:: ACTION ITEM ::
Scan the records for the word "chart". Copy each line that includes it.

Data items:
▼▼▼

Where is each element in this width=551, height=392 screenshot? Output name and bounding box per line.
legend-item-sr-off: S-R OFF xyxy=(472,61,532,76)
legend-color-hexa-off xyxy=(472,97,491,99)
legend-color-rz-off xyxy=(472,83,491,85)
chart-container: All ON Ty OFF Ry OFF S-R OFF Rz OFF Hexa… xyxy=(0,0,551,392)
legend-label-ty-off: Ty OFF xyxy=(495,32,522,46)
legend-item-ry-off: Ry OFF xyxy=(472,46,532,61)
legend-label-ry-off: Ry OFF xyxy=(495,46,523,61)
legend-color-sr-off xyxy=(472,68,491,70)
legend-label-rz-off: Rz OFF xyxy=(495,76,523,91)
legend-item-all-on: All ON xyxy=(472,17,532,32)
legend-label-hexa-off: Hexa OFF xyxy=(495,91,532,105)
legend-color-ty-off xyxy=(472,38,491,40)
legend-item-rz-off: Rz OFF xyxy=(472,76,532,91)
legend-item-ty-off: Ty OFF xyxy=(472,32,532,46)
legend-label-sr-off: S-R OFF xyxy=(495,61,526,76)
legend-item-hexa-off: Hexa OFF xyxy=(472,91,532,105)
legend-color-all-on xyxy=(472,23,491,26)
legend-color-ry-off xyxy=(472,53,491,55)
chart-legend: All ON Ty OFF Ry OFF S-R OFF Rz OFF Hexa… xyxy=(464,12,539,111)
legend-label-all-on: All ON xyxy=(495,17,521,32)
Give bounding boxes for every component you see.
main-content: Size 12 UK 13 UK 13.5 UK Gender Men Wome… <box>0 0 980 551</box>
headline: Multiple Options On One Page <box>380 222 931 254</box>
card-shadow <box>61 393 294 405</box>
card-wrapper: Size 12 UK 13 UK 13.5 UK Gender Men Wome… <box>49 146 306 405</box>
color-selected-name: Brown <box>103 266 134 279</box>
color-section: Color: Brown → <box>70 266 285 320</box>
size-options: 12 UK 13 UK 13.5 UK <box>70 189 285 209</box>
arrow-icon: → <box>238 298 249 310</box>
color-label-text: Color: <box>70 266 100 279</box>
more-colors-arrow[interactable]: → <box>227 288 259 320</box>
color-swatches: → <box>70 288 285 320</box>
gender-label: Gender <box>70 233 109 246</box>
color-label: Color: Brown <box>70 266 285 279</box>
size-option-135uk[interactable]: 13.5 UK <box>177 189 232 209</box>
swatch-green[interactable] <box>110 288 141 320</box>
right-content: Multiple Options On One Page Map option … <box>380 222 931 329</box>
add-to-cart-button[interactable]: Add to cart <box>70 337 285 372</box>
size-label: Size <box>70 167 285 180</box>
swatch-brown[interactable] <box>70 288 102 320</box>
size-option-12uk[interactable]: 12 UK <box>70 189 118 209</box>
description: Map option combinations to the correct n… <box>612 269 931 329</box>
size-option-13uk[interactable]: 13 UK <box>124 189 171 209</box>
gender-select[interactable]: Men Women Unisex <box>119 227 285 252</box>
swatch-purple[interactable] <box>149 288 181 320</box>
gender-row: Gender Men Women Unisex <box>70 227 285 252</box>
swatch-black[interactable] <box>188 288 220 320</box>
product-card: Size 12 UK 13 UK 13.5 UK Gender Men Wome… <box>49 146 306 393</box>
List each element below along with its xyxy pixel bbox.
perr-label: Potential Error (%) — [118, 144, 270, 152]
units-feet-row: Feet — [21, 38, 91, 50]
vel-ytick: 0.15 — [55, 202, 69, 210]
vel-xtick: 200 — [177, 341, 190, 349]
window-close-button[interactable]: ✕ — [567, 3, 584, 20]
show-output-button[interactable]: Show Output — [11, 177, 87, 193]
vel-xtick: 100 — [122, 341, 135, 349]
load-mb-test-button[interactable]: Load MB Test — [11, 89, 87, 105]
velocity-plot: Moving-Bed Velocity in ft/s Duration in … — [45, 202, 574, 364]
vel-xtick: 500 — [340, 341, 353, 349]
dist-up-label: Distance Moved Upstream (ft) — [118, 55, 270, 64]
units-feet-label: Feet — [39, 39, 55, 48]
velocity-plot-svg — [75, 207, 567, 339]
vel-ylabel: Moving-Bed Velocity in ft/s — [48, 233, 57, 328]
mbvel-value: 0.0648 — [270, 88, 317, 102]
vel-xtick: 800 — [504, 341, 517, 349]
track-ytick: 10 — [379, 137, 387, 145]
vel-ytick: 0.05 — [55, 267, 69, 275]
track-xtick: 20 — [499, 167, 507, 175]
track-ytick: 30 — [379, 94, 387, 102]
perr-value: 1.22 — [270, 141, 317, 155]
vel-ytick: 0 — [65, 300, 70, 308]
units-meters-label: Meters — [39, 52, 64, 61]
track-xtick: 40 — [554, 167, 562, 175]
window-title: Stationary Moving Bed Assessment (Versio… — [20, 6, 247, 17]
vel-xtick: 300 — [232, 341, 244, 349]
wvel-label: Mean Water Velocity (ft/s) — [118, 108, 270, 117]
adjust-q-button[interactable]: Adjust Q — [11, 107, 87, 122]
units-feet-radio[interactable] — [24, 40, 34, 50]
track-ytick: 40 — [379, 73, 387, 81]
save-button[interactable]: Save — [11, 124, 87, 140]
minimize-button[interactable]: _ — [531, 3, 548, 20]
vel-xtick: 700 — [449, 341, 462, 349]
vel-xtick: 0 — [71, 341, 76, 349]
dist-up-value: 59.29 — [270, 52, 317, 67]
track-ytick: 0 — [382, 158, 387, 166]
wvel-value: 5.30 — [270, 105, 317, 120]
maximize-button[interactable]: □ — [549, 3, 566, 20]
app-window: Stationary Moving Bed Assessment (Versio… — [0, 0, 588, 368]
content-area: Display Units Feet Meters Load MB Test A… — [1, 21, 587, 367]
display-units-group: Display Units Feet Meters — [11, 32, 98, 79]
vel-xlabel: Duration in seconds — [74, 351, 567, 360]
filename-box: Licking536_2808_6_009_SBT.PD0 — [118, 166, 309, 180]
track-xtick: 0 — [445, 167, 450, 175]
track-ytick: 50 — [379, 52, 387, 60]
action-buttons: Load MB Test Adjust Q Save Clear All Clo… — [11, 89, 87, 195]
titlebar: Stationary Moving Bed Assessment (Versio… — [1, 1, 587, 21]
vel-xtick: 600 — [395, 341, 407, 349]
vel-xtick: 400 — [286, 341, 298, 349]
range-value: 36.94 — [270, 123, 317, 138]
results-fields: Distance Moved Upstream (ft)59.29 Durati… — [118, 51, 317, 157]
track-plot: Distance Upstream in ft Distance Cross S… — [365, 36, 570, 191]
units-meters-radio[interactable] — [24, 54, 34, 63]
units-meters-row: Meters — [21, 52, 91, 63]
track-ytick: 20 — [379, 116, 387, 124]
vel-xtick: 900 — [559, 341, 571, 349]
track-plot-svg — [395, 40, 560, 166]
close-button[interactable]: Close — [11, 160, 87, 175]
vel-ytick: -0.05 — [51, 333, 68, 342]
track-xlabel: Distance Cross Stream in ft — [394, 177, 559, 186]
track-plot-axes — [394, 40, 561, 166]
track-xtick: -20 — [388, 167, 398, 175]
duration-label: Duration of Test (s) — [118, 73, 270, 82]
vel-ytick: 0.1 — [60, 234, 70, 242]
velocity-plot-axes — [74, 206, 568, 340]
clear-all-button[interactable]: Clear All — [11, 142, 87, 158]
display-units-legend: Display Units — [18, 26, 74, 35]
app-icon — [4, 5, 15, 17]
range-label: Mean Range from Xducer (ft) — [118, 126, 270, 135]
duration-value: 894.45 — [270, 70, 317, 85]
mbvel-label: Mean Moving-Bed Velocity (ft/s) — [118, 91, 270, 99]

▲▲▲

:: ANSWER FOR THIS EXERCISE ::
chart-container: All ON Ty OFF Ry OFF S-R OFF Rz OFF Hexa… xyxy=(0,0,551,392)
chart-legend: All ON Ty OFF Ry OFF S-R OFF Rz OFF Hexa… xyxy=(464,12,539,111)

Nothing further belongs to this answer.